Anthologie du théâtre français du 20ème siècle, Écrire le théâtre de son temps (par Olivier Verdun)
Anthologie du théâtre français du 20ème siècle, Écrire le théâtre de son temps, anthologie et dossier réalisés par Cécile Backès, lecture d’image par Henri Scepi, 383 pages, 8,90 €
Edition: Folio (Gallimard)L’anthologie qui nous est ici offerte par Cécile Backès regroupe une trentaine d’extraits présentant un panorama historique du théâtre français du 20ème siècle.
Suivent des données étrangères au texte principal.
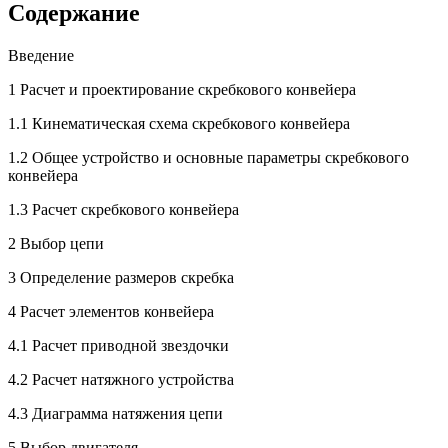
Содержание
Введение
1 Расчет и проектирование скребкового конвейера
1.1 Кинематическая схема скребкового конвейера
1.2 Общее устройство и основные параметры скребкового
конвейера
1.3 Расчет скребкового конвейера
2 Выбор цепи
3 Определение размеров скребка
4 Расчет элементов конвейера
4.1 Расчет приводной звездочки
4.2 Расчет натяжного устройства
4.3 Диаграмма натяжения цепи
5 Выбор двигателя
D’Émile Zola à Yasmina Reza, de Roger Vitrac à Marie N’Diaye, en passant par une pléiade d’auteurs connus et reconnus – Albert Camus, Samuel Beckett, Bernard-Marie Koltès, etc. –, cet ouvrage condense en 383 pages des pièces qui ont fait événement, qui sont synonymes de ruptures esthétiques, qui ont créé la surprise ou le rejet parfois. Le décor est campé dès la première page : « On trouvera ici des premières pièces, des chefs-d’œuvre, des naissances et des apogées. Des pièces à “message”, des pièces à “thèse”, des langues qu’on dirait étrangères, des langages inouïs, des formes inconnues. Toutes sont des actes poétiques ».
Le choix proposé, pour subjectif qu’il soit de la part de Cécile Backès, n’en demeure pas moins représentatif de l’histoire théâtrale du siècle, limitée aux auteurs français, faisant la part belle à la diversité des conditions de création, à Paris, souvent, mais aussi en province, puisque, nous rappelle Cécile Backès, « décentralisation dramatique et démocratisation culturelle ont bien eu lieu ». On aimerait bien sûr la croire sur parole pour ce qui est de la démocratisation culturelle aujourd’hui. Elle n’est du reste pas dupe : « On peut juger que la démocratisation culturelle est un échec, mais cela ne représentera jamais un argument suffisant pour remettre en cause le bien-fondé d’une politique culturelle publique de création attentive aux bruissements nouveaux de son époque ». Dont acte.
De ce point de vue, le livre offre un accès commode et peu onéreux à quelques unes des grandes œuvres du répertoire théâtral contemporain, ce qui ne peut que desservir la cause démocratique en matière culturelle, souvent malmenée par le relativisme esthétique ambiant et par la médiocrité navrante des grands médias. Le mélange des genres et des styles permet au lecteur de relire des pièces du patrimoine (Jean Giraudoux, Eugène Ionesco, Jean Genet, Marguerite Duras…), mais aussi, plus populaires, du théâtre de boulevard – l’ancien vaudeville (André Roussin, Jean Poiret…) –, au temps où l’expression « culture populaire » n’était pas un gros mot.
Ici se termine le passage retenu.